When he reached a vacant field, Wooten surveyed his injuries.

“I saw blood on my wrist but I didn’t know how serious the bullet in my abdomen was,” Wooten said.

A good Samaritan found him and gave him a ride to nearby Touchette Regional Hospital. The small hospital treats about 100 gunshot victims a year.

It was then Wooten learned the gunman struck not only him, but his brother and their friend. All three men survived.

Derrien Wooten was shot while waiting at a bus stop near 44th Street in East St. Louis. He doesn't know why he became a target.
Credit Derik Holtmann | BND
Derrien Wooten was shot while waiting at a bus stop near 44th Street in East St. Louis. He says he doesn't know why he became a target.

Wooten, who has no felony record, could offer no explanation for the shooting. Traumatized and still recovering from his wounds, Wooten didn’t remember the make, model or even the color of the car that stopped before the shots rang out.

The drive-by shooting was the epitome of randomness — a person out with the intent to hurt someone.

Both Delaney and Morrisey, the former Illinois State Police Zone 6 investigation commander, described bullets being fired at cars as they go through East St. Louis on busy Missouri Avenue or the interstate highways that crisscross the city. One man was shot late at night at a gas station after getting off work at the Casino Queen.

This isn’t about rival gangs or drug trafficking competition, as it was before, Delaney and Morrisey said. It’s more unpredictable.

“Going back 20 or 30 years, there was an ongoing grudge between people who knew each other,” Morrisey said. “Now, it’s more random. The suspect or the victim may not even know each other.”

Without a suspect or a motive, Wooten’s shooting seems to fit into the random category.
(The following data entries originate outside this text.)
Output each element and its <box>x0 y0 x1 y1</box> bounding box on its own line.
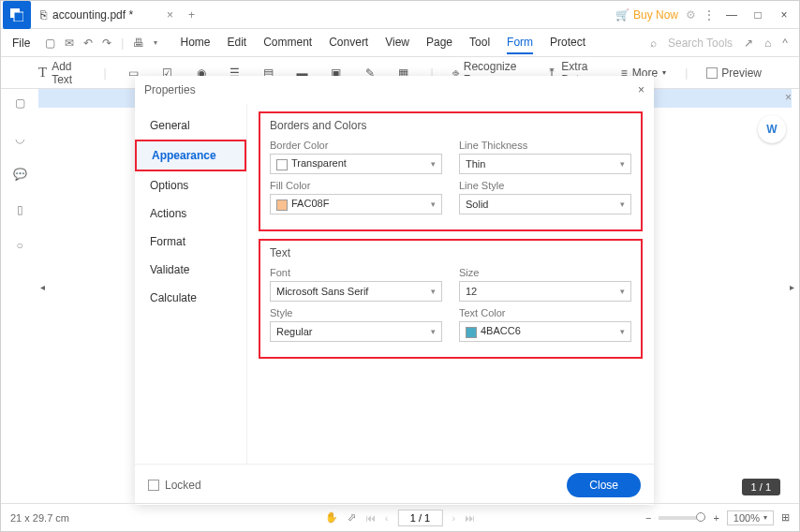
file-menu[interactable]: File <box>5 37 37 50</box>
tab-comment[interactable]: Comment <box>263 32 312 54</box>
close-button[interactable]: Close <box>567 473 641 497</box>
add-text-button[interactable]: T Add Text <box>38 60 84 86</box>
prev-page-icon[interactable]: ‹ <box>385 512 389 524</box>
properties-sidebar: General Appearance Options Actions Forma… <box>135 104 247 464</box>
tab-form[interactable]: Form <box>507 32 533 54</box>
comments-icon[interactable]: 💬 <box>13 168 27 181</box>
close-window-button[interactable]: × <box>775 6 793 24</box>
attachments-icon[interactable]: ▯ <box>17 203 23 216</box>
sidebar-item-validate[interactable]: Validate <box>135 256 246 284</box>
zoom-in-icon[interactable]: + <box>713 512 719 524</box>
undo-icon[interactable]: ↶ <box>83 37 93 50</box>
font-label: Font <box>270 267 442 278</box>
title-bar: ⎘ accounting.pdf * × + 🛒Buy Now ⚙ ⋮ — □ … <box>1 1 799 29</box>
close-banner-icon[interactable]: × <box>785 91 792 104</box>
document-tab[interactable]: ⎘ accounting.pdf * × <box>33 1 181 29</box>
fill-color-dropdown[interactable]: FAC08F ▾ <box>270 194 442 214</box>
minimize-button[interactable]: — <box>722 6 741 24</box>
text-color-dropdown[interactable]: 4BACC6 ▾ <box>459 321 631 342</box>
print-icon[interactable]: 🖶 <box>133 37 144 50</box>
tab-doc-icon: ⎘ <box>40 8 47 22</box>
collapse-icon[interactable]: ^ <box>782 37 788 50</box>
search-rail-icon[interactable]: ○ <box>16 239 22 252</box>
tab-page[interactable]: Page <box>426 32 452 54</box>
scroll-right-icon[interactable]: ▸ <box>790 282 797 291</box>
search-icon[interactable]: ⌕ <box>650 37 657 50</box>
tab-protect[interactable]: Protect <box>550 32 585 54</box>
border-color-label: Border Color <box>270 140 442 151</box>
zoom-slider[interactable] <box>659 516 705 520</box>
word-export-badge[interactable]: W <box>758 115 786 143</box>
menu-bar: File ▢ ✉ ↶ ↷ | 🖶 ▾ Home Edit Comment Con… <box>1 29 799 57</box>
properties-panel: Properties × General Appearance Options … <box>135 76 654 505</box>
fit-view-icon[interactable]: ⊞ <box>781 511 790 524</box>
svg-rect-1 <box>14 12 23 22</box>
share-icon[interactable]: ↗ <box>744 37 753 50</box>
sidebar-item-appearance[interactable]: Appearance <box>135 140 246 171</box>
style-dropdown[interactable]: Regular ▾ <box>270 321 442 342</box>
new-tab-button[interactable]: + <box>181 8 202 22</box>
transparent-swatch-icon <box>276 159 288 170</box>
first-page-icon[interactable]: ⏮ <box>365 512 376 524</box>
chevron-down-icon: ▾ <box>662 68 666 77</box>
tab-edit[interactable]: Edit <box>227 32 246 54</box>
select-tool-icon[interactable]: ⬀ <box>348 511 356 524</box>
close-panel-icon[interactable]: × <box>638 83 644 96</box>
bookmark-icon[interactable]: ◡ <box>15 132 24 145</box>
text-section: Text Font Microsoft Sans Serif ▾ Size 12 <box>259 239 643 359</box>
preview-toggle[interactable]: Preview <box>706 66 762 80</box>
sidebar-item-actions[interactable]: Actions <box>135 200 246 228</box>
font-dropdown[interactable]: Microsoft Sans Serif ▾ <box>270 281 442 302</box>
cart-icon: 🛒 <box>615 8 630 22</box>
size-dropdown[interactable]: 12 ▾ <box>459 281 631 302</box>
app-logo-icon <box>3 1 31 29</box>
cloud-icon[interactable]: ⌂ <box>764 37 771 50</box>
tab-tool[interactable]: Tool <box>469 32 490 54</box>
print-dropdown-icon[interactable]: ▾ <box>154 38 157 47</box>
tab-home[interactable]: Home <box>180 32 210 54</box>
sidebar-item-format[interactable]: Format <box>135 228 246 256</box>
chevron-down-icon: ▾ <box>431 287 436 296</box>
style-label: Style <box>270 307 442 318</box>
zoom-value-dropdown[interactable]: 100% ▾ <box>727 510 774 525</box>
save-icon[interactable]: ▢ <box>45 37 55 50</box>
hand-tool-icon[interactable]: ✋ <box>325 511 338 524</box>
zoom-out-icon[interactable]: − <box>645 512 651 524</box>
tab-convert[interactable]: Convert <box>329 32 368 54</box>
redo-icon[interactable]: ↷ <box>102 37 111 50</box>
chevron-down-icon: ▾ <box>431 159 436 169</box>
preview-checkbox[interactable] <box>706 67 718 79</box>
user-avatar-icon[interactable]: ⚙ <box>686 8 696 22</box>
border-color-dropdown[interactable]: Transparent ▾ <box>270 154 442 174</box>
buy-now-link[interactable]: 🛒Buy Now <box>615 8 678 22</box>
sidebar-item-general[interactable]: General <box>135 111 246 140</box>
chevron-down-icon: ▾ <box>620 287 625 296</box>
line-style-dropdown[interactable]: Solid ▾ <box>459 194 631 214</box>
chevron-down-icon: ▾ <box>620 200 625 209</box>
maximize-button[interactable]: □ <box>748 6 767 24</box>
line-thickness-dropdown[interactable]: Thin ▾ <box>459 154 631 174</box>
scroll-left-icon[interactable]: ◂ <box>40 282 48 291</box>
mail-icon[interactable]: ✉ <box>65 37 74 50</box>
tab-view[interactable]: View <box>385 32 409 54</box>
tab-title: accounting.pdf * <box>52 8 133 22</box>
search-tools-input[interactable]: Search Tools <box>668 37 733 50</box>
last-page-icon[interactable]: ⏭ <box>465 512 475 524</box>
text-color-label: Text Color <box>459 307 631 318</box>
chevron-down-icon: ▾ <box>763 513 767 522</box>
locked-checkbox[interactable]: Locked <box>148 479 201 492</box>
borders-colors-section: Borders and Colors Border Color Transpar… <box>259 111 643 231</box>
panel-title: Properties <box>144 83 196 96</box>
sidebar-item-options[interactable]: Options <box>135 171 246 200</box>
page-navigation: ✋ ⬀ ⏮ ‹ › ⏭ <box>325 510 475 526</box>
text-swatch-icon <box>466 327 477 338</box>
locked-checkbox-box[interactable] <box>148 480 159 491</box>
more-menu-icon[interactable]: ⋮ <box>704 8 715 22</box>
sidebar-item-calculate[interactable]: Calculate <box>135 284 246 312</box>
zoom-slider-thumb[interactable] <box>696 512 705 522</box>
page-input[interactable] <box>398 510 443 526</box>
chevron-down-icon: ▾ <box>620 327 625 336</box>
next-page-icon[interactable]: › <box>452 512 456 524</box>
thumbnails-icon[interactable]: ▢ <box>15 96 25 110</box>
close-tab-icon[interactable]: × <box>167 8 173 22</box>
His case remains unsolved.

“They could never find the guys,” Wooten said.

Wooten continues his recovery. But he returned to work earlier this year. He works for an anti-violence initiative that teaches children conflict resolution.

A rivalry turns deadly

A brawl at the 2016 Illinois State Track Meet later led to the murders of two East St. Louis track stars. Roosevelt Davis was gunned down two years after the initial fight at a Cahokia convenience store. His best friend and teammate, Sanchez Rhodes, was shot while driving down State Street six months later.

In the interim, there was a fight before East St. Louis High School’s prom. A house where East St. Louis track team members hung out was shot up. Another fight at a track meet lead to the cancellation of the season, leaving some track stars without the possibility of a scholarship.

Concern for students’ lives trumped scholarships. Arthur Culver, the school superintendent, ordered extra security for graduation.

Earlier this month, Marvion L. Brady, a member of the Belleville East High School track team who graduated in 2017, was charged with Rhodes’ shooting death.

The relationship between the two men isn’t clear. Police haven’t released a motive.

But repeatedly, Rhodes’ family, his coach and police asked for anyone with information to divulge it to police.

At the end of many of the news stories about East St. Louis murders, police put a phone number for people to call if they have information. But people usually don’t want to talk to the police, said Kelly, the former St. Clair County state’s attorney.

“It’s not a manpower problem. It’s not a policy problem. It’s a sustained mistrust that has built up over decades. It will take just as long to undo it, but we have to do it,” Kelly said. 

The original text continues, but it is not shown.